■要件


他人の①商品等表示が、②周知であること、③その他人の商品等表示が侵害者のそれと同一または類似であること、④両者に係る商品や営業について出所の混同を生じるおそれがあること。

■商品の形態が商品等表示に含まれるか


「商品の形態は、もともと、その商品の目的とする機能を十分に発揮させるように選択されるものであって、商品の形態の選択には自ずから右目的からくる一定の制約が存する。しかし商品の種類によっては、右制約の範囲内で需要者の嗜好の考慮、構成材料の選択などにより同種商品の中にあって、形態上の特異性を取得する場合があるし、それに宣伝などが加わって、商品の形態自体が、取引上、出所表示の機能を有する場合がある。
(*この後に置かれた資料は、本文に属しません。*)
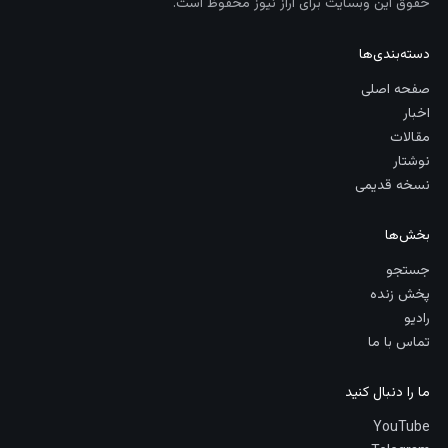
حقوق این وبسایت برای آراز نیوز محفوظ است.
دسته‌بندی‌ها
صفحه اصلی
اخبار
مقالات
نوشتار
نسخه قدیمی
بخش‌ها
جستجو
پخش زنده
رادیو
تماس با ما
ما را دنبال کنید
YouTube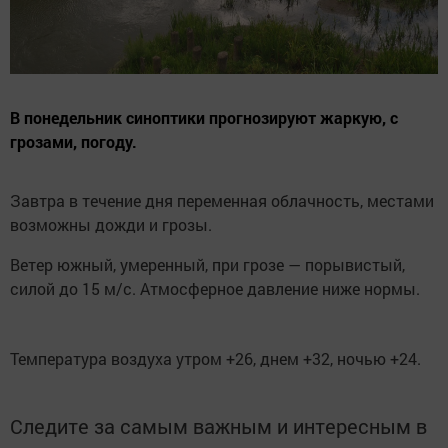
В понедельник синоптики прогнозируют жаркую, с
грозами, погоду.
Завтра в течение дня переменная облачность, местами
возможны дожди и грозы.
Ветер южный, умеренный, при грозе — порывистый,
силой до 15 м/с. Атмосферное давление ниже нормы.
Температура воздуха утром +26, днем +32, ночью +24.
Следите за самым важным и интересным в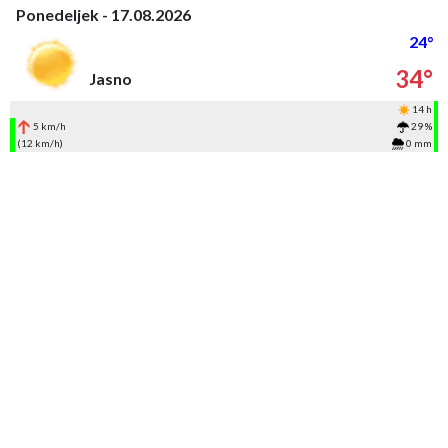
Ponedeljek - 17.08.2026
24°
34°
Jasno
14 h
5 km/h
29 %
(12 km/h)
0 mm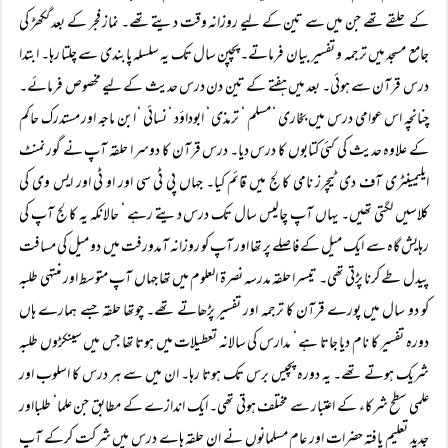
کے حلقے تھے جن میں سے تین کے لیے روزانہ وقت دیتے تھے۔ نماز فجر کے بعد گکھڑ کی
جامع مسجد میں ترجمہ و تفسیر بیان فرماتے۔ پچپن سال تک یہ سلسلہ پابندی سے چلتا رہا۔ ابتدا
درس قرآن سے ہوئی۔ بعد میں ہفتے کے تین دن درس حدیث کے لیے مخصوص فرمائے۔
چنانچہ اس عوامی درس میں بخاری ‘ مسلم ‘ ترمذی ‘ ابوداؤد ‘ نسائی ‘ ابن ماجہ اور مستدرک حاکم
کے علاوہ حدیث کی کئی کتابوں کا درس دیا۔ درس قرآن کا دوسر ا حلقہ آپ نے گورنمنٹ
ایلیمینٹری آف دی ٹیچرز نامی کالج میں قائم کیا۔ جہاں پی ٹی سی اور او ٹی اور ایس وی کی
کلاسیں لگتی تھیں۔ یہاں آپ چالیس سال تک درس دیتے رہے ‘ حالانکہ یہ کالج آپ کی
رہایش گاہ سے ایک میل کے فاصلے پر تھا اور آپ کو روزانہ آمدورفت میں دو میل کی مسافت
پیدل طے کرنا پڑتی تھی۔ تیسرا حلقہ مدرسہ نصرۃ العلوم میں تھا جہاں آپ متوسط اور منتہی طلبہ
کو دو سال میں پورے قرآن کا ترجمہ اور تفسیر پڑھاتے تھے۔ چوتھا حلقہ جسے ہمارے ہاں
دورہ تفسیر کا نام دیا جاتا ہے ‘ مدارس کی سالانہ تعطیلات میں ہوتا تھا جس میں سینکڑوں طلبہ
شریک ہوتے تھے۔ یہ دورہ پچیس برس تک ہوتا رہا۔ ان میں سے ہر درس کا اسلوب اور
علمی سطح شرکاء کے اعتبار سے مختلف ہوتی تھی۔ ایک اندازے کے مطابق جن علما‘ طلبااور
جدید تعلیم یافتہ حضرات اور عام مسلمانوں نے ان حلقہ ہاے درس میں شرکت کرکے آپ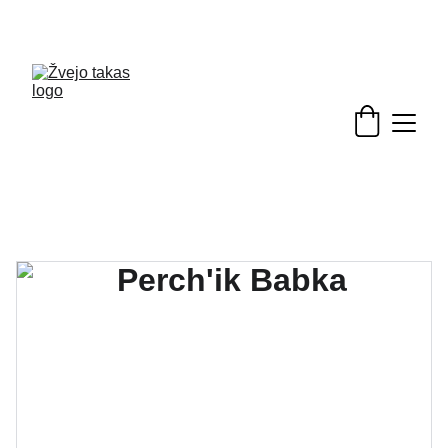
Nuolaidos žvejybinėms prekėms - skubėkite!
そして、そのような場合には、2条1項1号の趣旨に照らし、商品の形態自体、同法条に言う「その他商品又は営業を表示するもの」に該当するものといえることは明らかである。」

(ナイロール眼鏡枠事件 東京地S48/3/9)


・要件

商品の形態が客観的に他の同種商品とは異なる顕著な特徴を有しており(特別顕著性)

②その形態が特定の事業者によって長期間独占的に使用され,又は極めて強力な宣伝広告や爆発的な販売実績等により需要者においてその形態を有する商品が特定の事業者の出所を表示するものとして周知になっていること(周知性)






・技術的形態除外説

「2条1項1号の趣旨は、商品の形態自体やそれによって達成される商品の機能を当該事業者に独占させることを目的とするものではないものの,商品の形態自体が上記「商品等表示」に該当し,当該商品の販売行為が同号に該当するとすると,その場合には,当該形態を有する商品の販売そのものが禁止されることになる。

このような場合(略)、商品の形態が商品の技術的な機能及び効用を実現するため他の形態を選択する余地のない不可避な構成に由来するときは,結果的に,特許権等工業所有権制度によることなく,永久にその形態によって実現されるのと同一の機能及び効用を奏する同種の商品の販売が禁じられ,第三者の市場への参入を阻害し,これを特定の事業者に独占させることになる。このような形態が商品等表示に該当するとすると,結果的に,周知な商品等表示の有する出所表示機能を保護するというにとどまらず,商品の技術的な機能及び効用を第三者が商品として利用することを許さず,当該商品についての事業者間の公正な競争を制約することとなる。
したがって(略)、当該形態が商品の技術的な機能及び効用を実現するため他の形態を選択する余地のない不可避な構成に由来する場合には,これを工業所有権制度によることなく永久に特定の事業者に独占させることは相当ではないから,上記「商品等表示」として保護することはできないと解するのが相当である。」